As we went along, Adriana told us the stories of each animal, where they came from, how they got to the center, and whether or not they might one day be released. Their histories varied, from Perla the peccary who was abandoned as a baby and has become a people’s pig, rolling on her side for all to pet her bristle-y belly, to the rainbow-colored macaws who live for 80 years and once were pets, but no longer. Adriana explained that it is not enough to care for the animals if the Costa Rican people continue to bring more and more to the center every year. For this reason, they must branch out into educating their communities so less people will take in wild animals as pets as well as understand the tragic effects of the animal trafficking industry in their country.

Once the tour was over, the students got their hands dirty, suiting up with work boots and gloves and grabbing tools such as shovels and wheelbarrows. Some students began working in the bird enclosures, painting them, removing debris, hosing and scrubbing the floors. Others helped prep for the new peccary enclosure by moving cinder blocks, shoveling sand and rocks, and mixing cement. It rained on and off in the morning, as we took a break to drink lemonade and snack on watermelon, but the afternoon was a cool and steady 80 degrees.

Toward the end of the day, we learned about a neighborhood Zumba class! Half of the group was adventurous enough to sign on for that, while the other half decided to take advantage of downtime with friends. The latter part of the group met up as they walked from one host home to the next, meeting one another’s new families and exploring the neighborhood. Rumor has it, ten kids tried to watch a scary movie, but the furniture they sat on didn’t exactly hold their weight…

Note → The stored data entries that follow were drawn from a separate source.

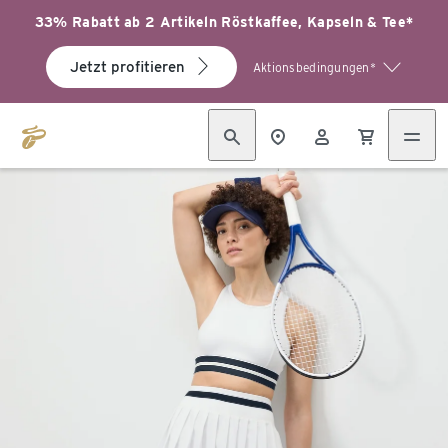
33% Rabatt ab 2 Artikeln Röstkaffee, Kapseln & Tee*
Jetzt profitieren
Aktionsbedingungen*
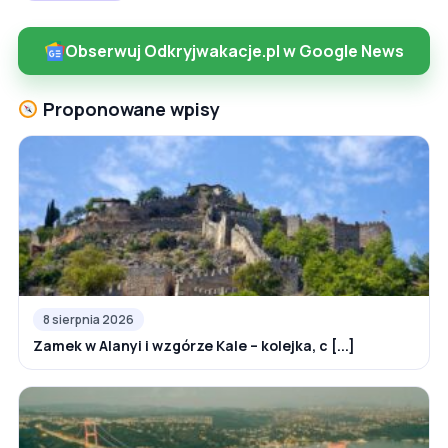
Obserwuj Odkryjwakacje.pl w Google News
Proponowane wpisy
8 sierpnia 2026
Zamek w Alanyi i wzgórze Kale – kolejka, c [...]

Meanwhile, Ms. Hampton accompanied half a dozen ladies to Zumba. Upon arrival, it was clear that this was a true community event, with people from all over el pueblo coming together under the bare bones, outdoor shelter to shake what their mamas gave them. We even saw our chauffeur and the cook from the rescue center there, and everyone who came seemed to bring 5 of their closest friends and family. There was also an entire middle school group there, dancing along in uniform, and in formation! Many mothers held weights while juggling the complex dance moves AND watching their small children wandering nearby. Everyone seemed to know each other, and when it was over, the Zumba teacher thanked her “Chicago friends” for coming. It was difficult to catch on at times, but all of the Comer Catamounts gave it their best go, laughing and sweating equally hard along the way.

After that, it was time to return to our respective homes, eat dinner, and get ready for bed. Some students caught up with family and friends, telling them of all the different animals they encountered and showing them the pets and rooms in their houses over video chat. We slept hard and long, knowing that the next day would be full of volunteering, rain or shine.